I stared at him, my heart doing a slow, heavy roll. A singular counterpart.
It explained the whine in my wolf, the way I could feel him in the room before I saw him. It was a cosmic middle finger to the treaty.
“Is that why you saved me?” I asked softly.
“I don’t have a choice,” he whispered. “You are the other half of my pulse.”
He leaned in, his forehead resting against mine for just a second. It was a moment of pure, raw vulnerability that shattered every wall I had built against him.
My wolf was purring, a deep, resonant sound that vibrated in my chest. For a moment, I thought he might actually kiss me, rules and exile be damned.
Then, he stood up abruptly, the mask clicking back into place.
“Get some rest. I need to check the perimeter.”
He tossed his discarded jacket onto the end of the sofa and walked out into the night. I watched him go, my skin still buzzing from his touch.
I felt different, like I finally had a piece of the puzzle. I reached over to pull the jacket over my legs—it was freezing in this cabin—but as I grabbed the heavy material, something fell out of the inner pocket.
It was a folded piece of parchment, the wax seal of the High Alpha broken.
I knew I should not read it, but my name was written on the back in my stepfather’s sharp, authoritative handwriting.
I unfolded it, my breath catching in my throat.
To my Enforcer, it began. The merger is the priority. If the girl becomes a liability, if her lineage causes dissent, or if she distracts you from your duties, you are authorized to neutralize her. Do not let sentiment interfere with the Blackwood legacy.
Neutralize.
The word stared back at me, cold and clinical. It was not a suggestion; it was an order.
My stepfather did not just bring me here to be a part of a family. He brought me here as a chess piece.
The moment I stopped being useful, I was meant to be removed.
And the person he gave the order to was the man who just told me I was his singular counterpart. The man who was supposed to be my protector.
I heard the door creak open as Matthew returned, the scent of the night clinging to him. I quickly shoved the paper into the folds of the blanket.
But I knew my heart rate had spiked. I knew he could smell the sudden surge of fear.
I looked at him, really looked at him, as he walked back toward the fire. He said he hated me because he had no choice but to be tied to me.

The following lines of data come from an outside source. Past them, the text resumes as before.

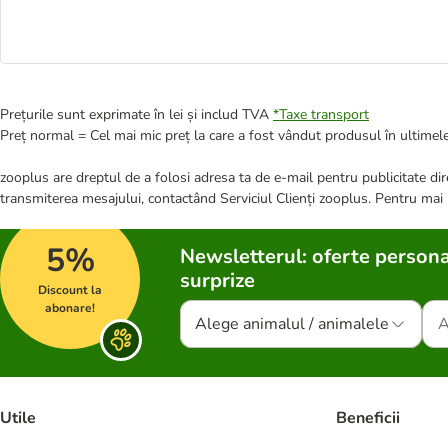
Prețurile sunt exprimate în lei și includ TVA
*
Taxe transport
Preț normal = Cel mai mic preț la care a fost vândut produsul în ultimele
zooplus are dreptul de a folosi adresa ta de e-mail pentru publicitate dire
transmiterea mesajului, contactând Serviciul Clienți zooplus. Pentru mai
5%
Newsletterul: oferte persona
surprize
Discount la
abonare!
Alege animalul / animalele
Utile
Beneficii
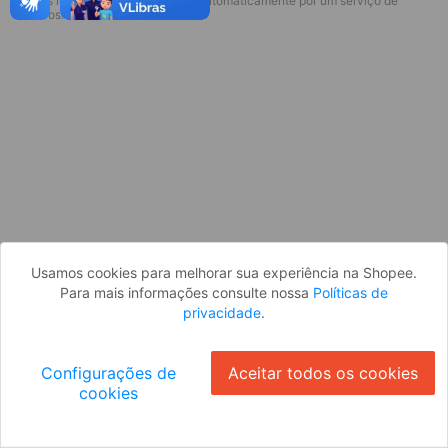
* Esses idiomas serão traduzidos automaticamente por um serviço de
Desculpe, algo deu errado. Faça login
terceiros.
e tente novamente, ou volte para a
página inicial.
Entrar
Voltar à Página Inicial
Usamos cookies para melhorar sua experiência na Shopee.
Para mais informações consulte nossa
Políticas de
privacidade
.
Configurações de
Aceitar todos os cookies
cookies
Ok
ID: 2513483a35a-584b-464f-90fd-27a1900701fa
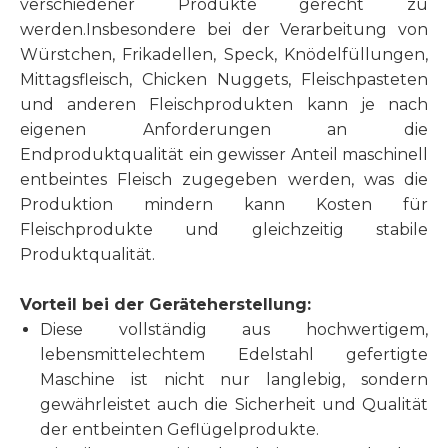
verschiedener Produkte gerecht zu
werden.Insbesondere bei der Verarbeitung von
Würstchen, Frikadellen, Speck, Knödelfüllungen,
Mittagsfleisch, Chicken Nuggets, Fleischpasteten
und anderen Fleischprodukten kann je nach
eigenen Anforderungen an die
Endproduktqualität ein gewisser Anteil maschinell
entbeintes Fleisch zugegeben werden, was die
Produktion mindern kann Kosten für
Fleischprodukte und gleichzeitig stabile
Produktqualität.
Vorteil bei der Geräteherstellung:
Diese vollständig aus hochwertigem,
lebensmittelechtem Edelstahl gefertigte
Maschine ist nicht nur langlebig, sondern
gewährleistet auch die Sicherheit und Qualität
der entbeinten Geflügelprodukte.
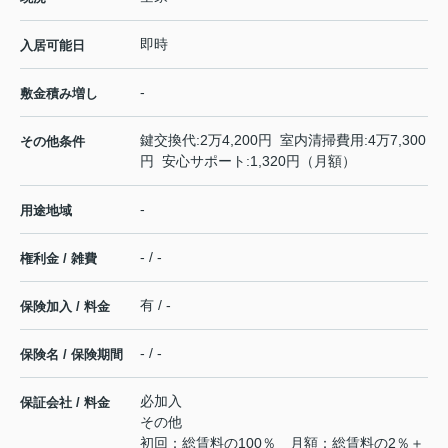
即時
入居可能日
-
敷金積み増し
鍵交換代:2万4,200円 室内清掃費用:4万7,300
その他条件
円 安心サポート:1,320円（月額）
-
用途地域
- / -
権利金 / 雑費
有 / -
保険加入 / 料金
- / -
保険名 / 保険期間
必加入
保証会社 / 料金
その他
初回：総賃料の100％ 月額：総賃料の2％＋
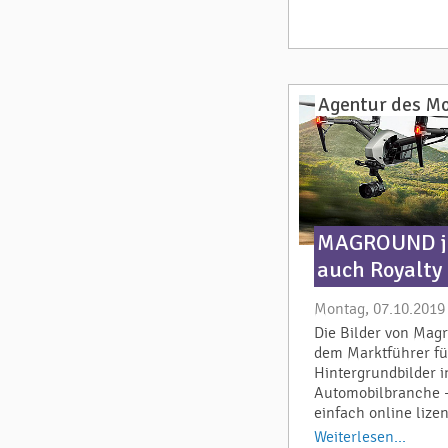
Agentur des M
MAGROUND j
auch Royalty
Montag, 07.10.2019
Die Bilder von Mag
dem Marktführer fü
Hintergrundbilder i
Automobilbranche –
einfach online lizen
Weiterlesen...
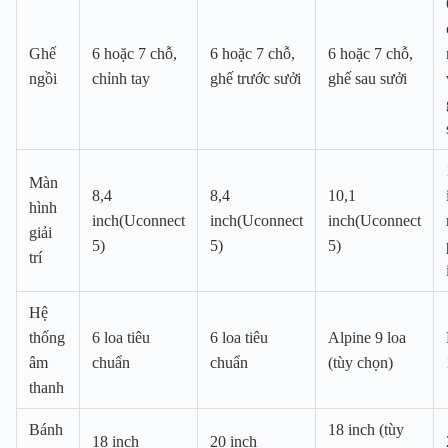
Ghế
6 hoặc 7 chỗ,
6 hoặc 7 chỗ,
6 hoặc 7 chỗ,
ngồi
chỉnh tay
ghế trước sưởi
ghế sau sưởi
Màn
8,4
8,4
10,1
hình
inch(Uconnect
inch(Uconnect
inch(Uconnect
giải
5)
5)
5)
trí
Hệ
thống
6 loa tiêu
6 loa tiêu
Alpine 9 loa
âm
chuẩn
chuẩn
(tùy chọn)
thanh
Bánh
18 inch (tùy
18 inch
20 inch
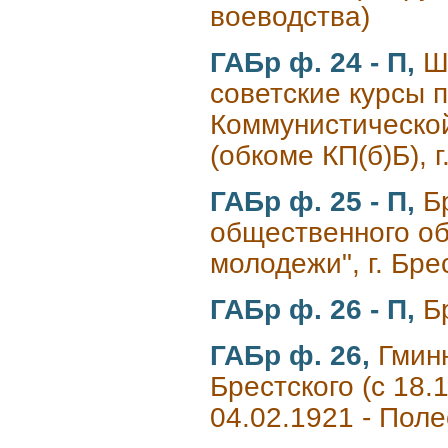
воеводства)
ГАБр ф. 24 - П,
Ш
советские курсы 
Коммунистической
(обкоме КП(б)Б), г
ГАБр ф. 25 - П,
Б
общественного об
молодежи", г. Бре
ГАБр ф. 26 - П,
Б
ГАБр ф. 26,
Гмин
Брестского (с 18.1
04.02.1921 - Поле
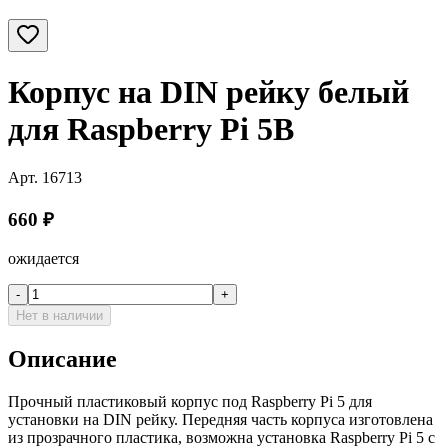
Корпус на DIN рейку белый
для Raspberry Pi 5B
Арт.
16713
660
₽
ожидается
-
+
Нет в наличии
Описание
Прочный пластиковый корпус под Raspberry Pi 5 для
установки на DIN рейку. Передняя часть корпуса изготовлена
из прозрачного пластика, возможна установка Raspberry Pi 5 с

But as I felt the weight of that letter against my leg, I had to wonder which part of him was stronger. Was it the soul that was in sync with mine, or the enforcer who had spent his whole life taking orders from a monster?
“Is something wrong?” he asked, his eyes narrowing as he caught the change in the air.
“Just the pain,” I lied, the words tasting like ash in my mouth. “It is just starting to burn again.”
I lay back and closed my eyes, pretending to sleep. But all I could see was the word neutralize burned into the back of my eyelids.
I was in a cabin in the middle of nowhere with a man who might be my soulmate, or my executioner. I had no idea which one was sitting five feet away from me.